(Stored data entries)
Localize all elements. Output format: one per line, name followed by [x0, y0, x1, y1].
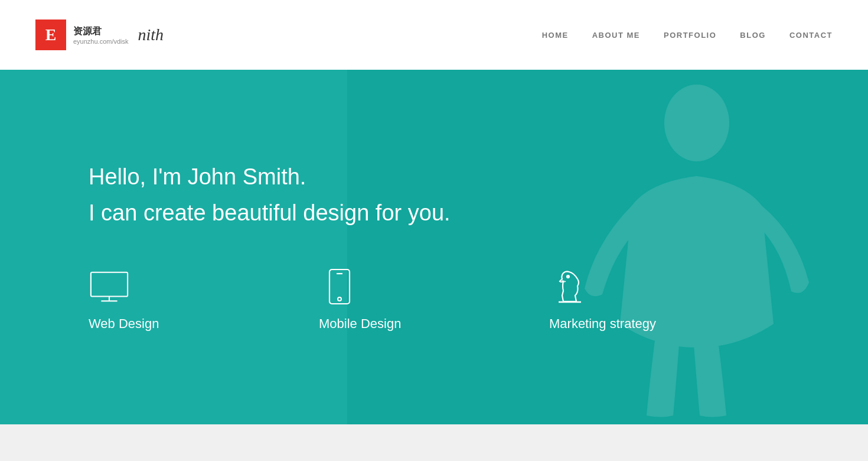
service-web-label: Web Design	[89, 316, 159, 332]
logo-url: eyunzhu.com/vdisk	[73, 38, 129, 45]
services-row: Web Design Mobile Design	[89, 269, 779, 332]
header: E 资源君 eyunzhu.com/vdisk nith HOME ABOUT …	[0, 0, 868, 70]
nav-contact[interactable]: CONTACT	[789, 31, 833, 40]
service-mobile-label: Mobile Design	[319, 316, 401, 332]
logo-area: E 资源君 eyunzhu.com/vdisk nith	[35, 20, 164, 50]
hero-title-line1: Hello, I'm John Smith.	[89, 163, 779, 191]
svg-point-6	[338, 297, 341, 301]
service-mobile-design: Mobile Design	[319, 269, 549, 332]
monitor-icon	[89, 269, 130, 304]
logo-brand: nith	[138, 25, 164, 44]
logo-text-area: 资源君 eyunzhu.com/vdisk	[73, 25, 129, 45]
nav-about[interactable]: ABOUT ME	[592, 31, 640, 40]
bottom-section	[0, 424, 868, 461]
svg-point-8	[567, 275, 569, 278]
nav-portfolio[interactable]: PORTFOLIO	[664, 31, 716, 40]
svg-rect-1	[91, 272, 128, 297]
hero-content: Hello, I'm John Smith. I can create beau…	[89, 163, 779, 332]
main-nav: HOME ABOUT ME PORTFOLIO BLOG CONTACT	[542, 31, 833, 40]
service-marketing: Marketing strategy	[549, 269, 779, 332]
hero-section: Hello, I'm John Smith. I can create beau…	[0, 70, 868, 424]
hero-title-line2: I can create beautiful design for you.	[89, 199, 779, 228]
logo-letter: E	[45, 25, 57, 44]
svg-point-0	[664, 85, 729, 161]
logo-box: E	[35, 20, 66, 50]
nav-blog[interactable]: BLOG	[740, 31, 766, 40]
svg-rect-4	[329, 270, 350, 304]
chess-knight-icon	[549, 269, 590, 304]
mobile-icon	[319, 269, 360, 304]
service-marketing-label: Marketing strategy	[549, 316, 656, 332]
logo-chinese: 资源君	[73, 25, 129, 38]
nav-home[interactable]: HOME	[542, 31, 569, 40]
service-web-design: Web Design	[89, 269, 319, 332]
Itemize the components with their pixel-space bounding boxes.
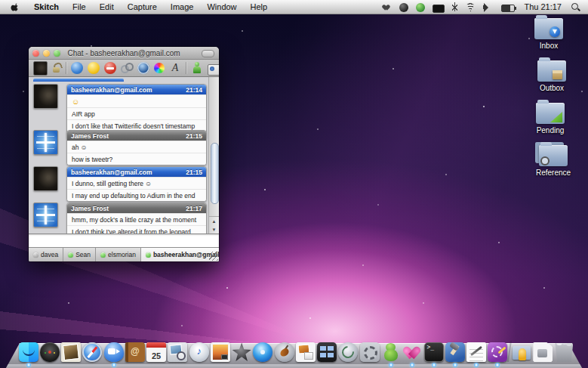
dock-item-mail[interactable]	[61, 340, 82, 362]
dock-item-document-stack[interactable]	[533, 340, 553, 362]
dock-item-ical[interactable]: 25	[146, 340, 167, 362]
adium-menu-icon[interactable]	[416, 3, 425, 12]
dock-item-idvd[interactable]	[253, 340, 273, 362]
menu-help[interactable]: Help	[244, 0, 275, 14]
dock-item-terminal[interactable]	[423, 340, 444, 362]
desktop-icon-pending[interactable]: Pending	[522, 103, 579, 135]
offline-status-orb-icon	[33, 252, 38, 258]
idvd-icon	[253, 342, 272, 362]
imovie-icon	[232, 342, 251, 362]
scrollbar-thumb[interactable]	[211, 143, 219, 204]
message-block: James Frost 21:15 ah ☺ how is tweetr?	[33, 130, 207, 165]
emoticons-icon[interactable]	[88, 62, 100, 74]
message-line: I may end up defaulting to Adium in the …	[67, 189, 206, 201]
ical-glyph: 25	[146, 351, 166, 361]
skitch-heart-menu-icon[interactable]	[381, 2, 392, 12]
fonts-icon[interactable]: A	[169, 62, 181, 74]
dock-item-imovie[interactable]	[232, 340, 252, 362]
desktop-icon-outbox[interactable]: Outbox	[523, 60, 580, 92]
dock-item-iphoto[interactable]	[210, 340, 230, 362]
menu-window[interactable]: Window	[200, 0, 243, 14]
menu-capture[interactable]: Capture	[121, 0, 164, 14]
dock-item-itunes[interactable]	[189, 340, 209, 362]
scroll-down-arrow-icon[interactable]: ▼	[212, 227, 217, 232]
dock-item-ichat[interactable]	[103, 340, 124, 362]
textedit-icon	[466, 342, 486, 362]
menu-skitch[interactable]: Skitch	[27, 0, 66, 14]
battery-menu-icon[interactable]	[501, 5, 515, 12]
dock-item-iweb[interactable]	[295, 340, 316, 362]
dock-item-xcode[interactable]	[445, 340, 465, 362]
status-ball-icon[interactable]	[71, 62, 83, 74]
tab-basheerakhan[interactable]: basheerakhan@gmail.com	[141, 248, 219, 261]
buddy-picture[interactable]	[33, 61, 48, 76]
dock-item-address-book[interactable]	[125, 340, 145, 362]
adium-icon	[381, 342, 401, 362]
message-line: I dunno, still getting there ☺	[67, 177, 206, 189]
dock-item-safari[interactable]	[82, 340, 103, 362]
volume-menu-icon[interactable]	[483, 2, 494, 12]
document-stack-icon	[533, 342, 553, 362]
toolbar-toggle-pill[interactable]	[202, 50, 214, 57]
mail-icon	[61, 342, 81, 362]
invite-icon[interactable]	[191, 62, 203, 74]
desktop-icon-label: Inbox	[520, 42, 577, 50]
menu-image[interactable]: Image	[164, 0, 201, 14]
dock-item-garageband[interactable]	[274, 340, 294, 362]
dock-item-time-machine[interactable]	[338, 340, 359, 362]
desktop-icon-reference[interactable]: Reference	[525, 145, 582, 177]
dock-item-dashboard[interactable]	[39, 340, 60, 362]
message-area: basheerakhan@gmail.com 21:14 ☺ AIR app I…	[29, 77, 219, 233]
ical-icon: 25	[146, 342, 166, 362]
airport-menu-icon[interactable]	[465, 3, 476, 11]
spaces-icon	[317, 342, 337, 362]
message-input-field[interactable]	[29, 233, 219, 247]
tab-elsmorian[interactable]: elsmorian	[96, 248, 141, 261]
dock-item-finder[interactable]	[18, 340, 38, 362]
dock-item-spaces[interactable]	[317, 340, 337, 362]
tab-sean[interactable]: Sean	[63, 248, 96, 261]
running-indicator	[389, 363, 393, 367]
dock-item-trash[interactable]	[554, 340, 574, 362]
lock-icon[interactable]	[52, 63, 61, 73]
vertical-scrollbar[interactable]: ▲ ▼	[208, 77, 219, 233]
trash-icon	[555, 343, 573, 362]
window-resize-grip[interactable]	[209, 252, 218, 261]
preview-icon	[168, 342, 187, 362]
skitch-icon	[402, 342, 422, 362]
scroll-up-arrow-icon[interactable]: ▲	[212, 219, 217, 224]
tab-davea[interactable]: davea	[29, 248, 63, 261]
dashboard-icon	[40, 342, 60, 362]
link-icon[interactable]	[121, 62, 133, 74]
block-icon[interactable]	[104, 62, 116, 74]
bluetooth-menu-icon[interactable]	[452, 2, 457, 11]
message-line: I don't think I've altered it from the l…	[67, 225, 206, 233]
dock-item-system-preferences[interactable]	[359, 340, 380, 362]
dock-item-documents-folder[interactable]	[511, 340, 531, 362]
window-title-bar[interactable]: Chat - basheerakhan@gmail.com	[29, 47, 219, 60]
desktop-icon-inbox[interactable]: Inbox	[520, 18, 577, 50]
menu-edit[interactable]: Edit	[93, 0, 121, 14]
ichat-icon	[104, 342, 124, 362]
spotlight-icon[interactable]	[571, 2, 580, 12]
menu-bar-clock[interactable]: Thu 21:17	[522, 2, 563, 11]
dock-item-dashcode[interactable]	[488, 340, 508, 362]
displays-menu-icon[interactable]	[433, 5, 445, 13]
terminal-icon	[424, 342, 444, 362]
web-icon[interactable]	[137, 62, 149, 74]
apple-menu-icon[interactable]	[11, 2, 20, 11]
buddy-avatar	[33, 166, 58, 191]
dock-item-adium[interactable]	[381, 340, 402, 362]
safari-icon	[82, 342, 102, 362]
dock-item-textedit[interactable]	[466, 340, 487, 362]
menu-file[interactable]: File	[66, 0, 93, 14]
colors-icon[interactable]	[154, 63, 165, 73]
dock-item-skitch[interactable]	[402, 340, 423, 362]
desktop-icon-label: Reference	[525, 169, 582, 177]
picture-icon[interactable]	[208, 64, 219, 76]
ichat-menu-icon[interactable]	[399, 3, 408, 12]
finder-icon	[19, 342, 38, 362]
dock-item-preview[interactable]	[168, 340, 188, 362]
chat-toolbar: A»	[29, 60, 219, 77]
message-sender: basheerakhan@gmail.com	[71, 169, 152, 176]
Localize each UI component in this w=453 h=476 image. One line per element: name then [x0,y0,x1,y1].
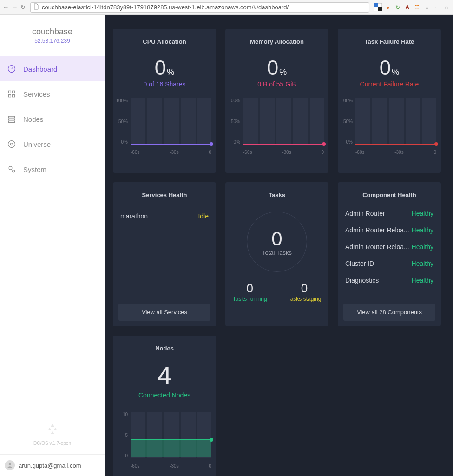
reload-icon[interactable]: ↻ [20,4,26,11]
grid-icon [7,89,17,99]
ytick: 50% [228,119,240,124]
extension-icon[interactable]: ● [384,3,392,11]
svg-rect-9 [8,116,14,118]
sidebar-item-label: Services [23,90,50,98]
card-header: Services Health [113,182,216,201]
fail-subtitle: Current Failure Rate [338,80,441,88]
line-dot-icon [322,142,326,146]
component-row[interactable]: DiagnosticsHealthy [345,272,433,289]
nodes-plot [131,412,211,458]
tasks-ring: 0 Total Tasks [247,212,307,272]
card-header: Component Health [338,182,441,201]
disk-icon [7,139,17,149]
sidebar-item-label: System [23,165,46,173]
mem-value: 0 [267,56,278,79]
sidebar-item-system[interactable]: System [0,157,105,182]
view-all-services-button[interactable]: View all Services [118,304,210,321]
xtick: -60s [355,150,364,155]
ytick: 100% [228,98,240,103]
view-all-components-button[interactable]: View all 28 Components [343,304,435,321]
component-row[interactable]: Admin Router Reloa...Healthy [345,238,433,255]
svg-rect-1 [378,3,382,7]
tasks-total-label: Total Tasks [262,249,292,256]
line-dot-icon [434,142,438,146]
svg-rect-0 [374,3,378,7]
component-row[interactable]: Admin RouterHealthy [345,205,433,222]
svg-rect-7 [8,95,11,97]
ytick: 5 [116,433,128,438]
card-task-failure-rate: Task Failure Rate 0% Current Failure Rat… [338,29,441,173]
card-services-health: Services Health marathon Idle View all S… [113,182,216,326]
back-icon[interactable]: ← [3,4,9,11]
card-header: CPU Allocation [113,29,216,48]
tasks-running-label: Tasks running [233,296,267,302]
sidebar-item-services[interactable]: Services [0,81,105,106]
card-nodes: Nodes 4 Connected Nodes 1050 -60s-30s0 [113,336,216,476]
xtick: -60s [131,463,139,469]
url-bar[interactable]: couchbase-elasticl-14ltdn783y89t-1791879… [30,2,369,13]
tasks-staging-label: Tasks staging [288,296,322,302]
nodes-area-fill [131,439,211,457]
sidebar: couchbase 52.53.176.239 Dashboard Servic… [0,15,105,476]
refresh-ext-icon[interactable]: ↻ [394,3,401,11]
gears-icon [7,164,17,174]
component-name: Admin Router [345,210,385,217]
component-row[interactable]: Admin Router Reloa...Healthy [345,222,433,238]
xtick: 0 [433,150,436,155]
letter-a-icon[interactable]: A [403,3,411,11]
sidebar-item-nodes[interactable]: Nodes [0,106,105,132]
avatar-icon [5,460,15,470]
mem-plot [243,98,324,145]
xtick: -30s [170,463,178,469]
box-icon[interactable]: ▫ [433,3,440,11]
xtick: 0 [209,463,211,469]
tasks-running-value: 0 [233,281,267,296]
svg-rect-10 [8,119,14,120]
svg-point-12 [8,141,15,148]
forward-icon[interactable]: → [12,4,18,11]
component-row[interactable]: Cluster IDHealthy [345,255,433,272]
account-bar[interactable]: arun.gupta@gmail.com [0,454,105,476]
tasks-staging-value: 0 [288,281,322,296]
ytick: 0 [116,453,128,458]
ytick: 0% [228,139,240,145]
svg-marker-19 [51,431,54,434]
svg-rect-3 [378,7,382,12]
ytick: 0% [116,139,128,145]
fail-chart: 100%50%0% -60s-30s0 [338,95,441,157]
app-title: couchbase [0,27,105,37]
cpu-value: 0 [155,56,166,79]
svg-point-13 [11,143,13,145]
version-label: DC/OS v.1.7-open [0,441,105,446]
component-name: Cluster ID [345,260,374,267]
service-name: marathon [120,212,148,220]
sidebar-item-dashboard[interactable]: Dashboard [0,56,105,81]
component-status: Healthy [412,260,433,267]
mem-unit: % [279,67,287,77]
component-status: Healthy [412,226,433,234]
rss-icon[interactable]: ☷ [413,3,421,11]
svg-marker-16 [51,424,54,427]
cpu-plot [131,98,211,145]
home-icon[interactable]: ⌂ [442,3,450,11]
sidebar-item-label: Universe [23,140,51,148]
svg-rect-2 [374,7,378,12]
fail-unit: % [392,67,399,77]
url-text: couchbase-elasticl-14ltdn783y89t-1791879… [42,4,289,11]
card-header: Task Failure Rate [338,29,441,48]
svg-point-14 [9,166,12,170]
delicious-icon[interactable] [374,3,382,11]
extensions-tray: ● ↻ A ☷ ✫ ▫ ⌂ [374,3,450,11]
svg-point-20 [9,463,11,465]
app-icon[interactable]: ✫ [423,3,431,11]
page-icon [33,3,39,11]
xtick: 0 [321,150,324,155]
sidebar-item-universe[interactable]: Universe [0,132,105,157]
service-row[interactable]: marathon Idle [120,208,209,225]
xtick: -30s [394,150,403,155]
sidebar-item-label: Nodes [23,115,43,123]
sidebar-item-label: Dashboard [23,65,57,73]
app-ip[interactable]: 52.53.176.239 [0,38,105,44]
nodes-chart: 1050 -60s-30s0 [113,409,216,470]
svg-rect-8 [13,95,15,97]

**WORK ORDER**. Take each line above that holds the string "area" and copy it.

**EXERCISE RESULT**.
logo-area: E 资源君 eyunzhu.com/vdisk nith	[35, 20, 164, 50]
logo-text-area: 资源君 eyunzhu.com/vdisk	[73, 25, 129, 45]
message-area: basheerakhan@gmail.com 21:14 ☺ AIR app I…	[29, 77, 219, 233]
nodes-area-fill [131,439,211,457]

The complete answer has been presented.